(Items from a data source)

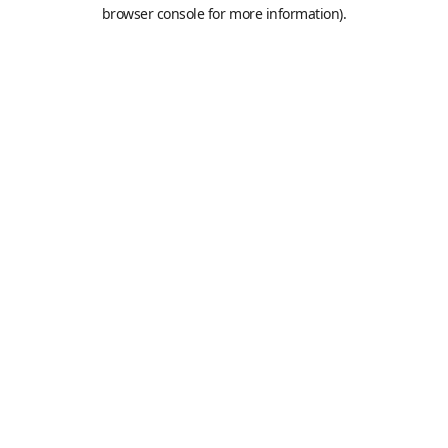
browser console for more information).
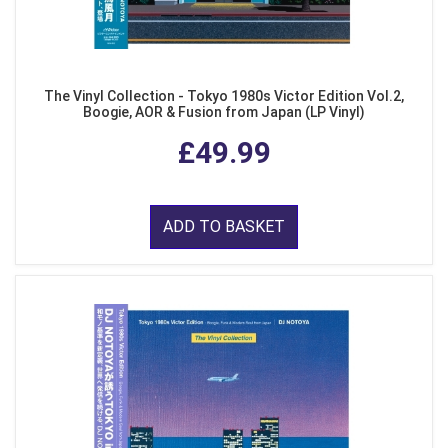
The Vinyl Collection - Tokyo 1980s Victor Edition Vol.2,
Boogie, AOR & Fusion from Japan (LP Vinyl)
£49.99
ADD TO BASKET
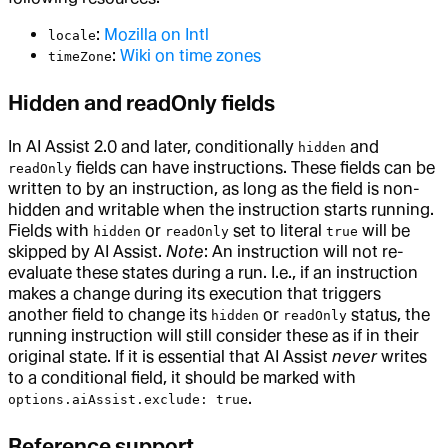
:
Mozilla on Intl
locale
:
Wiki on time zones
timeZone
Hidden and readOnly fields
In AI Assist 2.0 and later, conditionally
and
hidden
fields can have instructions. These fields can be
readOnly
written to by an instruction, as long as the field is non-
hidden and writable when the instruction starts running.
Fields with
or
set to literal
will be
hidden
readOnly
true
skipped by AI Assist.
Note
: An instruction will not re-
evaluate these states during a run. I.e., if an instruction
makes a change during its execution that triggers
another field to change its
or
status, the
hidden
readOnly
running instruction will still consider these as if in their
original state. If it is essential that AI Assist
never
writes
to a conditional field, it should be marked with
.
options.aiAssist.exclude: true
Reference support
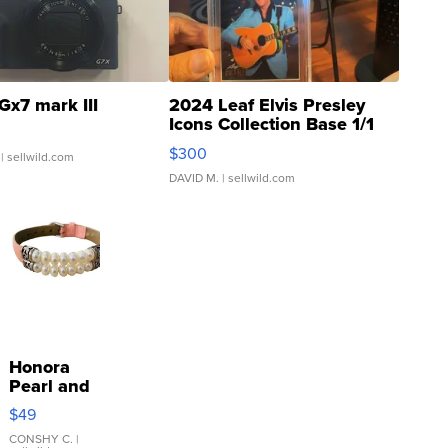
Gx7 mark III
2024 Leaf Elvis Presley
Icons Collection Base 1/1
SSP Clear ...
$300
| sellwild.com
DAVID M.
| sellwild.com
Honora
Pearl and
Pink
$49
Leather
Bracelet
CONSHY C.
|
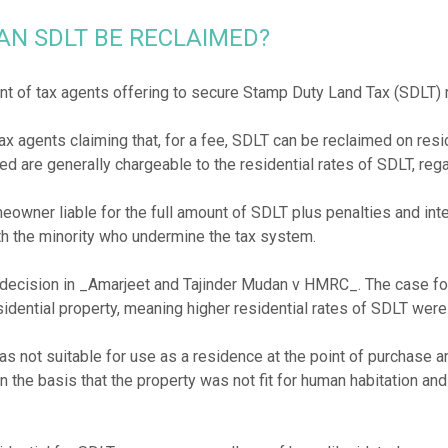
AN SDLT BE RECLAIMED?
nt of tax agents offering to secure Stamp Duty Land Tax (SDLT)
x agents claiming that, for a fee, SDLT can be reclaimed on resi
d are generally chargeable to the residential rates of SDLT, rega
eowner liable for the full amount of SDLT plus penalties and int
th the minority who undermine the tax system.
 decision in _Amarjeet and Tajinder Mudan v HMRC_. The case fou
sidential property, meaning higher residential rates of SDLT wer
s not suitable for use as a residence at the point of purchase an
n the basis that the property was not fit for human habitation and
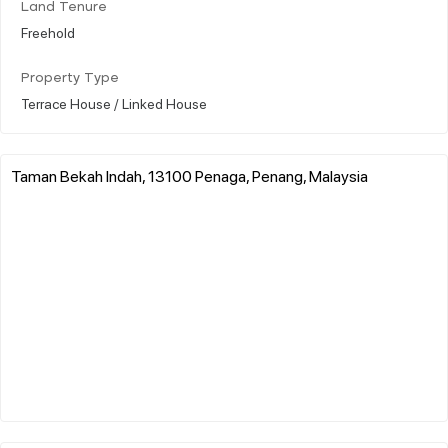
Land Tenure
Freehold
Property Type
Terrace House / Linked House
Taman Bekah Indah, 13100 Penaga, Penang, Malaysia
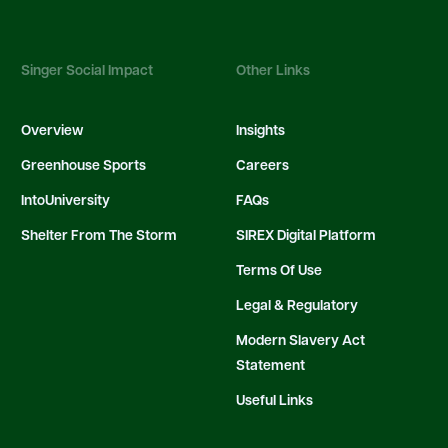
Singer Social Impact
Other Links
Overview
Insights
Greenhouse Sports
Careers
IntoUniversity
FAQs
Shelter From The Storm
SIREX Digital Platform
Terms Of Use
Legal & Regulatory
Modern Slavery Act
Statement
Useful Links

> Problem statement:
Print every entry exactly; omit the pictures.

> Answer to this exercise:
browser console for more information).
The Vinyl Collection - Tokyo 1980s Victor Edition Vol.2,
Boogie, AOR & Fusion from Japan (LP Vinyl)
£49.99
ADD TO BASKET
:
Mozilla on Intl
locale
:
Wiki on time zones
timeZone
Hidden and readOnly fields
In AI Assist 2.0 and later, conditionally
and
hidden
fields can have instructions. These fields can be
readOnly
written to by an instruction, as long as the field is non-
hidden and writable when the instruction starts running.
Fields with
or
set to literal
will be
hidden
readOnly
true
skipped by AI Assist.
Note
: An instruction will not re-
evaluate these states during a run. I.e., if an instruction
makes a change during its execution that triggers
another field to change its
or
status, the
hidden
readOnly
running instruction will still consider these as if in their
original state. If it is essential that AI Assist
never
writes
to a conditional field, it should be marked with
.
options.aiAssist.exclude: true
Reference support
Gx7 mark III
2024 Leaf Elvis Presley
Icons Collection Base 1/1
SSP Clear ...
$300
| sellwild.com
DAVID M.
| sellwild.com
Honora
Pearl and
Pink
$49
Leather
Bracelet
CONSHY C.
|
AN SDLT BE RECLAIMED?
nt of tax agents offering to secure Stamp Duty Land Tax (SDLT)
x agents claiming that, for a fee, SDLT can be reclaimed on resi
d are generally chargeable to the residential rates of SDLT, rega
eowner liable for the full amount of SDLT plus penalties and int
th the minority who undermine the tax system.
 decision in _Amarjeet and Tajinder Mudan v HMRC_. The case fou
sidential property, meaning higher residential rates of SDLT wer
s not suitable for use as a residence at the point of purchase an
n the basis that the property was not fit for human habitation and
Land Tenure
Freehold
Property Type
Terrace House / Linked House
Taman Bekah Indah, 13100 Penaga, Penang, Malaysia
Singer Social Impact
Other Links
Overview
Insights
Greenhouse Sports
Careers
IntoUniversity
FAQs
Shelter From The Storm
SIREX Digital Platform
Terms Of Use
Legal & Regulatory
Modern Slavery Act
Statement
Useful Links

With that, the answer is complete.